Surfeit — By Linda M. Lewis

How many watercolor

sunsets are sufficient?

Does a human get her fill

of ocean chant, lilac scent,

seeds of dandelion skydiving

by silk parachute, robins

preening orange breasts?

I have counted blackbirds

perched on power lines like

children queued for recess.

Admired glistening chain

mail on rainbow trout.

Sauntered under leafy

canopies on pine-needle

cushioned paths. Captured

snowflakes on my tongue,

insects in my hair. As remedy

for humdrum days, make

your house green. That’s

my prescription.

~ Linda M. Lewis

Linda M. Lewis, professor emerita of Bethany College, earned a PhD in British literature and has published four books of literary criticism (University of Missouri Press). Her recent work, Ensemble (Spartan Press, 2019), is a collection of poems that celebrate woman’s experience and narrate female lives—both famous and infamous. This poem contained an allusion to The Sunday Tertulia, a novel by Lori Marie Carlson. This poem was originally published in The Sea Letter, October, 2018.

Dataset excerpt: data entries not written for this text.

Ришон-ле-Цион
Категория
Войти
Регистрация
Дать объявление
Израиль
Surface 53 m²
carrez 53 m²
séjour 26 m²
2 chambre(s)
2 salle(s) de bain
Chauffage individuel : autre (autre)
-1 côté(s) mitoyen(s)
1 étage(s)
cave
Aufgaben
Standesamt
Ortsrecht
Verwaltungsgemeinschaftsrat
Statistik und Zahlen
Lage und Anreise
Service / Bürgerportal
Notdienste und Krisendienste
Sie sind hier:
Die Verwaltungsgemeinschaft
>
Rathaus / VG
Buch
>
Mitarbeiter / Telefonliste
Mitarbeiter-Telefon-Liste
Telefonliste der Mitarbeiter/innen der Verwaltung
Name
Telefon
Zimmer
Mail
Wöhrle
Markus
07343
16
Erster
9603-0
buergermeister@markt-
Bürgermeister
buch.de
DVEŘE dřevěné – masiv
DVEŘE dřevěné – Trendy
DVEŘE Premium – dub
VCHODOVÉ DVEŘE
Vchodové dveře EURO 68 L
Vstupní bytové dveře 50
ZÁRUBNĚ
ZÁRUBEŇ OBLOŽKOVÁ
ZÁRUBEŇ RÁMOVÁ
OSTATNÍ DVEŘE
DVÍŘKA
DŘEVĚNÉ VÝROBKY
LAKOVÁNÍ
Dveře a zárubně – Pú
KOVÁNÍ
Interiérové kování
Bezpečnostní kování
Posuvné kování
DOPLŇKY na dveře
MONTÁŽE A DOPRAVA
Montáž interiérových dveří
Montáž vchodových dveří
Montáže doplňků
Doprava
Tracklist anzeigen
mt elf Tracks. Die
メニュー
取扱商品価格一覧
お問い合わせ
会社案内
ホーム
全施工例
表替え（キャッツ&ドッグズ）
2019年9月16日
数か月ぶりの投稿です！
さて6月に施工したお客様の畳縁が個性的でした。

June Editor Bio: Ramona Vreeland McCallum is the author of a collection of poetry entitled Still Life with Dirty Dishes (Woodley Press, 2013). She earned her MFA from UMKC in 2017 and her Master of Arts in Teaching from KSU in 2018. She lives in Garden City, Kansas where she teaches 5th grade English Language Arts and co-parents six children with her husband, Brian McCallum. For June’s poems, Ramona selected work whose avian and weather imagery convey metaphoric and dichotomous themes of restlessness & peace, anxiety & security, and which communicate the power of presence when reflecting on the past and looking toward the future.

3 thoughts on “Surfeit — By Linda M. Lewis

  1. chain mail on a rainbow trout…fish as knight prepared for battle…love this…also the contrast of snowflakes on the speaker’s tongue with insects in her hair; poems that challenge the preciousness of nature draw me in as this one surely does!